It so sinks in that you are driven to indulge in the mythological secrets yourself and find out how did things happens back then. The setup is that of the time when the civilizations were just taking place and there was a very different yet poignant belief system. During the times of the Suryawanshis and Chandrawanshis, there existed a Hero, Shiva.

Immortals of Meluha was a book which brought back the tradition of Puranas and Vedas being told in a way that they sound more like fiction and intriguing enough to keep the readers glued. Even though the language used doesn’t match  up to the standards of the present day literature, but like Amish himself said, that the setup goes so many thousand years back, that recreating that era with full justification would mean to express it in the language that existed then.

English or any other form is a way of expressing the writer’s interpretation of the mythology.
The Secret of the Nagas was the second book, and while quoting a few instances from that book Amish made sure that he did not let out the secret or name of that character which changed the entire plot and flow of the story.
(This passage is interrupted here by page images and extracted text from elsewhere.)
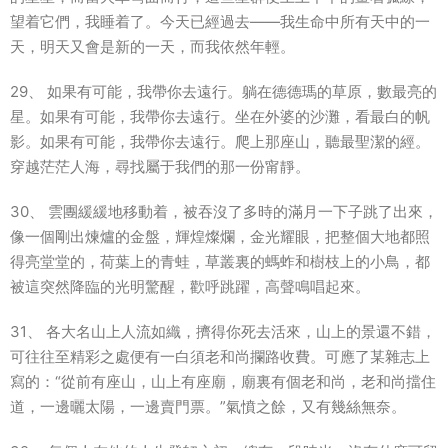
望着它們，我睡着了。今天已經過去——我生命中所有天中的一
天，明天又會是新的一天，而我依然年輕。
29、 如果有可能，我帶你去遠行。躺在德德瑪的草原，數最亮的
星。如果有可能，我帶你去遠行。坐在外婆的沙灘，看最白的帆
影。如果有可能，我帶你去遠行。爬上那座山，聽最聖潔的經。
穿越茫茫人海，尋找屬于我們的那一份甯靜。
30、 雲團緩緩地移動着，被吞沒了多時的滿月一下子跳了出來，
像一個剛出煉爐的金盤，輝煌燦爛，金光耀眼，把整個大地都照
得亮堂堂的，荷葉上的青蛙，草叢裏的螞蚱和樹枝上的小鳥，都
被這突然降臨的光明驚醒，歡呼跳躍，高聲鳴唱起來。
31、 各大名山上人流如織，擠得你死去活來，山上的景還不錯，
可往往至精彩之處便有一白須老和尚攔路收費。可應了某雜志上
寫的：“從前有座山，山上有座廟，廟裏有個老和尚，老和尚擋住
道，一邊曬太陽，一邊賣門票。”氣憤之餘，又有幾絲無奈。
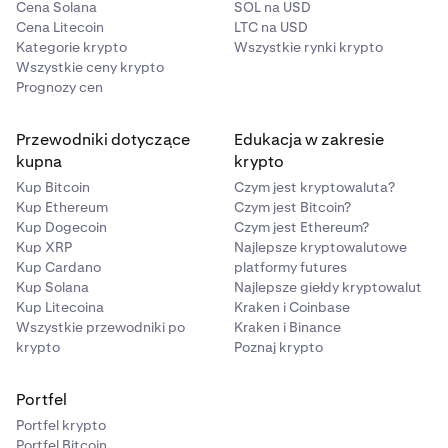
Cena Solana
SOL na USD
Cena Litecoin
LTC na USD
Kategorie krypto
Wszystkie rynki krypto
Wszystkie ceny krypto
Prognozy cen
Przewodniki dotyczące
Edukacja w zakresie
kupna
krypto
Kup Bitcoin
Czym jest kryptowaluta?
Kup Ethereum
Czym jest Bitcoin?
Kup Dogecoin
Czym jest Ethereum?
Kup XRP
Najlepsze kryptowalutowe
Kup Cardano
platformy futures
Kup Solana
Najlepsze giełdy kryptowalut
Kup Litecoina
Kraken i Coinbase
Wszystkie przewodniki po
Kraken i Binance
krypto
Poznaj krypto
Portfel
Portfel krypto
Portfel Bitcoin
The most interesting bit, he kept reserved and answered the questions of the audience so that they were forced sink into the curiosity further more.

The religious knowledge that Amish holds and his depth into the mythology and our ancient scriptures is so strong that he was able to answer any question related to any of the Gods with so much audacity that we couldn’t question him again. He had done his homework very well.
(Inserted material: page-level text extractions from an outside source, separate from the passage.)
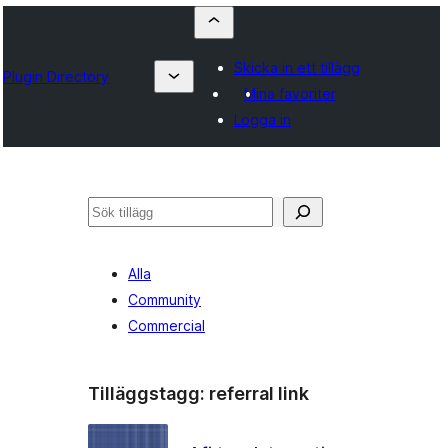
Skicka in ett tillägg
Plugin Directory
Mina favoriter
Logga in
Sök
Alla
Community
Commercial
Tilläggstagg:
referral link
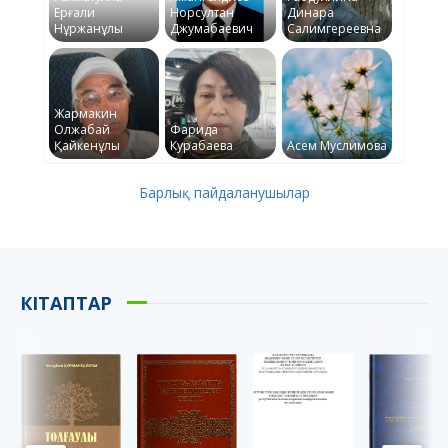
Ерғали
Норсултан
Динара
Нұржанұлы
Джумабаевич
Салимгереевна
Жармакин
Олжабай
Фарида
Қайкенұлы
Курабаева
Асем Муслимова
Барлық пайдаланушылар
КІТАПТАР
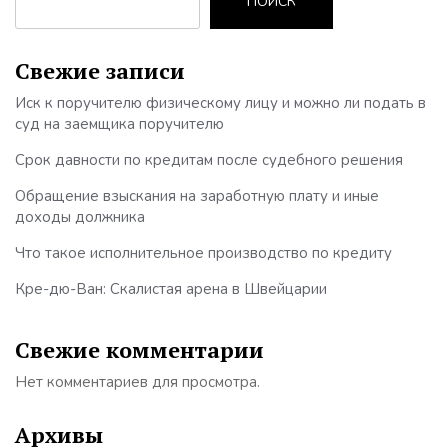
ПОИСК
Свежие записи
Иск к поручителю физическому лицу и можно ли подать в
суд на заемщика поручителю
Срок давности по кредитам после судебного решения
Обращение взыскания на заработную плату и иные
доходы должника
Что такое исполнительное производство по кредиту
Кре-дю-Ван: Скалистая арена в Швейцарии
Свежие комментарии
Нет комментариев для просмотра.
Архивы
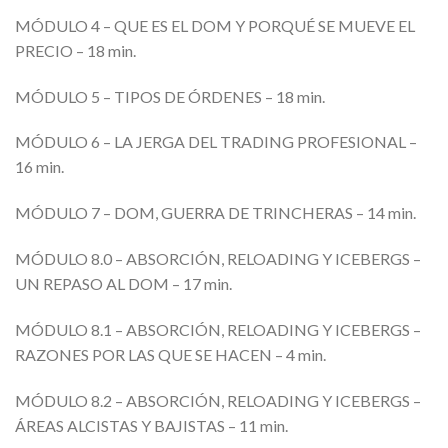
MÓDULO 4 – QUE ES EL DOM Y PORQUÉ SE MUEVE EL
PRECIO – 18 min.
MÓDULO 5 – TIPOS DE ÓRDENES – 18 min.
MÓDULO 6 – LA JERGA DEL TRADING PROFESIONAL –
16 min.
MÓDULO 7 – DOM, GUERRA DE TRINCHERAS – 14 min.
MÓDULO 8.0 – ABSORCIÓN, RELOADING Y ICEBERGS –
UN REPASO AL DOM – 17 min.
MÓDULO 8.1 – ABSORCIÓN, RELOADING Y ICEBERGS –
RAZONES POR LAS QUE SE HACEN – 4 min.
MÓDULO 8.2 – ABSORCIÓN, RELOADING Y ICEBERGS –
ÁREAS ALCISTAS Y BAJISTAS – 11 min.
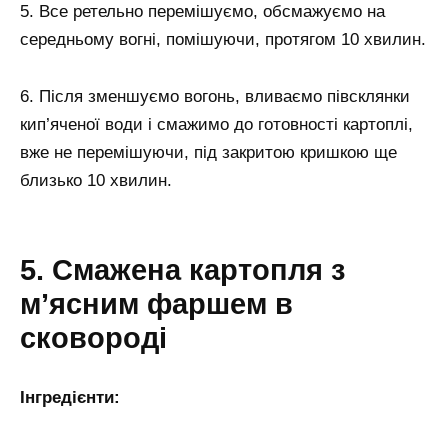
5. Все ретельно перемішуємо, обсмажуємо на
середньому вогні, помішуючи, протягом 10 хвилин.
6. Після зменшуємо вогонь, вливаємо півсклянки
кип’яченої води і смажимо до готовності картоплі,
вже не перемішуючи, під закритою кришкою ще
близько 10 хвилин.
5. Смажена картопля з
м’ясним фаршем в
сковороді
Інгредієнти:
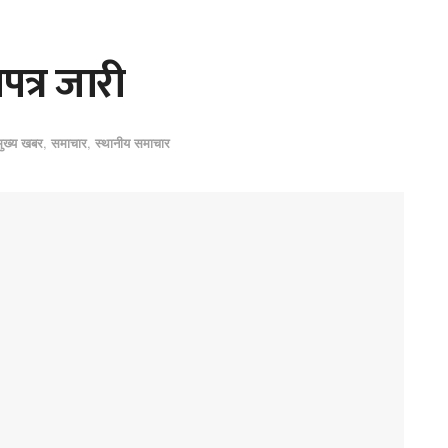
ापत्र जारी
मुख्य खबर
,
समाचार
,
स्थानीय समाचार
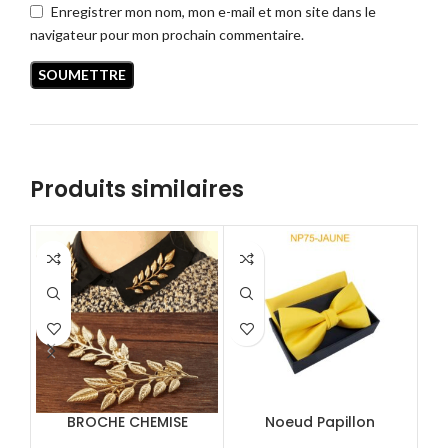
Enregistrer mon nom, mon e-mail et mon site dans le
navigateur pour mon prochain commentaire.
Produits similaires
BROCHE CHEMISE
Noeud Papillon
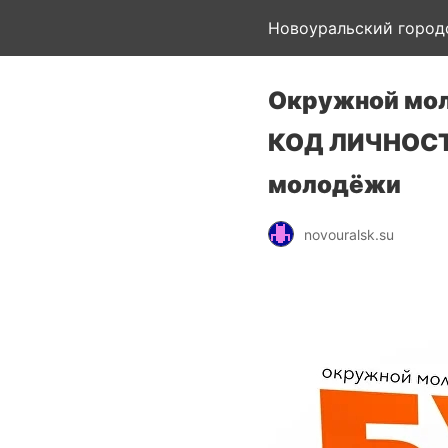
Новоуральский город
Окружной мол
КОД ЛИЧНОСТИ
молодёжи
novouralsk.su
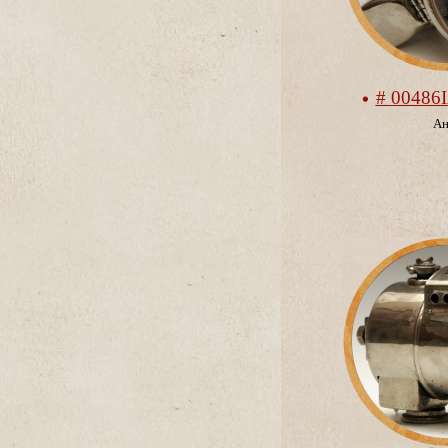
# 00486
Ан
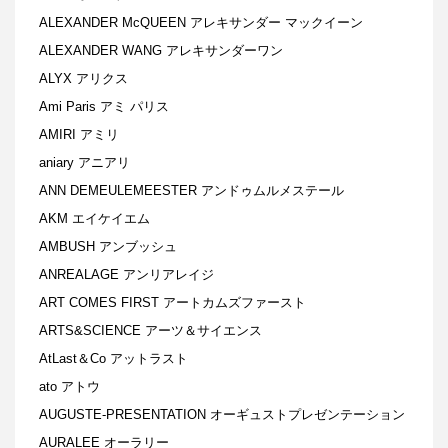
ALEXANDER McQUEEN アレキサンダー マックイーン
ALEXANDER WANG アレキサンダーワン
ALYX アリクス
Ami Paris アミ パリス
AMIRI アミリ
aniary アニアリ
ANN DEMEULEMEESTER アンドゥムルメステール
AKM エイケイエム
AMBUSH アンブッシュ
ANREALAGE アンリアレイジ
ART COMES FIRST アートカムズファースト
ARTS&SCIENCE アーツ＆サイエンス
AtLast＆Co アットラスト
ato アトウ
AUGUSTE-PRESENTATION オーギュストプレゼンテーション
AURALEE オーラリー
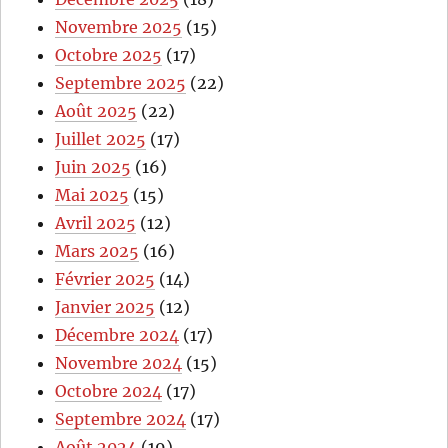
Novembre 2025
(15)
Octobre 2025
(17)
Septembre 2025
(22)
Août 2025
(22)
Juillet 2025
(17)
Juin 2025
(16)
Mai 2025
(15)
Avril 2025
(12)
Mars 2025
(16)
Février 2025
(14)
Janvier 2025
(12)
Décembre 2024
(17)
Novembre 2024
(15)
Octobre 2024
(17)
Septembre 2024
(17)
Août 2024
(19)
There was a question about the sequence of Dashavatara being incorrectly mentioned in the novel by Amish, to which the questioner insisted that it was very disturbing as it gives a wrong impression to the youngsters who read Amish’s book. Amish replied, “There are numerous versions of the Puranas, and Ramayana. The Avtaars of Vishnu appearing in a particular order is just a myth. The interpretations are different and I have my right of expressing the interpretation of the Truth.”
He insisted and has also mentioned in his book that “The truth is one. Wise men take is as many”
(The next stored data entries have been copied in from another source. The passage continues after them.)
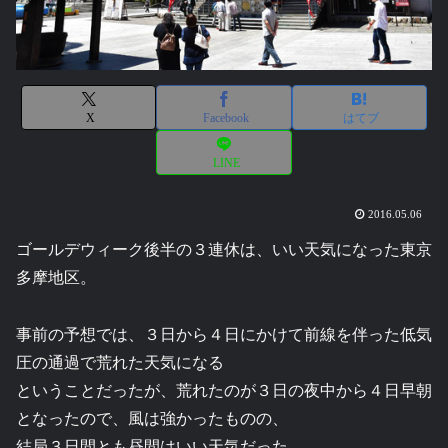
X
Facebook
はてブ
LINE
2016.05.06
ゴールデウィーク後半の３連休は、いい天気になった東京
多摩地区。
事前の予想では、３日から４日にかけて前線を伴った低気
圧の通過で荒れた天気になる
ということだったが、荒れたのが３日の夜中から４日早朝
となったので、風は強かったものの、
結局３日間とも昼間はいい天気だった。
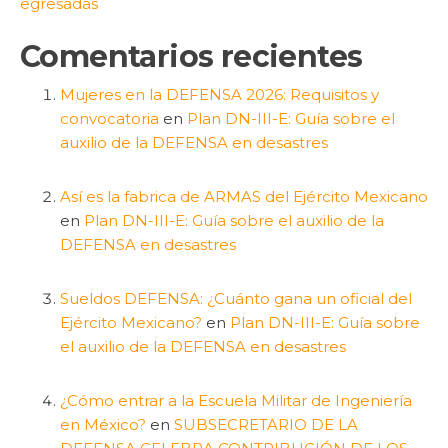
egresadas
Comentarios recientes
Mujeres en la DEFENSA 2026: Requisitos y
convocatoria
en
Plan DN-III-E: Guía sobre el
auxilio de la DEFENSA en desastres
Así es la fabrica de ARMAS del Ejército Mexicano
en
Plan DN-III-E: Guía sobre el auxilio de la
DEFENSA en desastres
Sueldos DEFENSA: ¿Cuánto gana un oficial del
Ejército Mexicano?
en
Plan DN-III-E: Guía sobre
el auxilio de la DEFENSA en desastres
¿Cómo entrar a la Escuela Militar de Ingeniería
en México?
en
SUBSECRETARIO DE LA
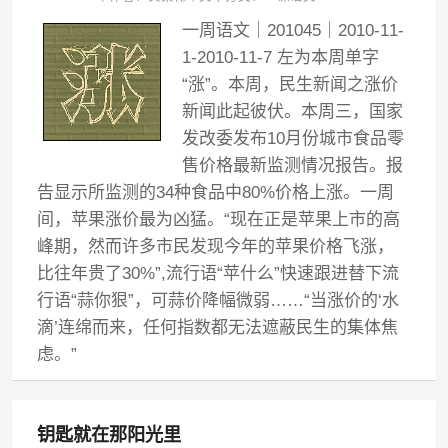
一周语文｜201045｜2010-11-
1-2010-11-7 左为本周单字
“涨”。本周，民生新闻之涨价
新闻此起彼伏。本周三，国家
发改委发布10月份城市食品零
售价格最新监测情况报告。报
告显示所监测的34种食品中80%价格上涨。一周
间，苹果涨价最为凶猛。“现在正是苹果上市的高
峰期，然而许多市民发现今年的苹果价格飞涨，
比往年贵了30%”,流行语“苹什么”快速跟进替下流
行语“蒜你狠”，可蒜价降幅微弱……“当涨价的‘水
滴’连绵而来，任何指数都无法遮蔽民生的集体焦
虑。”
钥匙就在那阳光里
Amish, answering a serious question

So there exists only one truth, which perhaps no one knows, except Shiva, but there are many interpretations and they cannot be questioned as there are numerous versions and interpretation of the Puranas and Vedas that exist.
His explanations were easy to understand, given the intelligence of the audience.

I had my own question which was nowhere related to religious contradictions. I was only eager about the part 3 of the series – The Oath of the Vayuputras, and I asked him what the reason for the delay was? Was it some criticism, resistance or feedback from the religious sects that made him put aside or revise his third book, or was it something else?

He laughed first, at my impatience for Part three and said that he has been really lucky to have not faced any criticism from political parties like BJP, RSS or any religious sects. The only reason why the third book has been delayed is because it’s a really long book, as big as the first two combined.  He apologized for the delayed release and said that it will be in the market early next year.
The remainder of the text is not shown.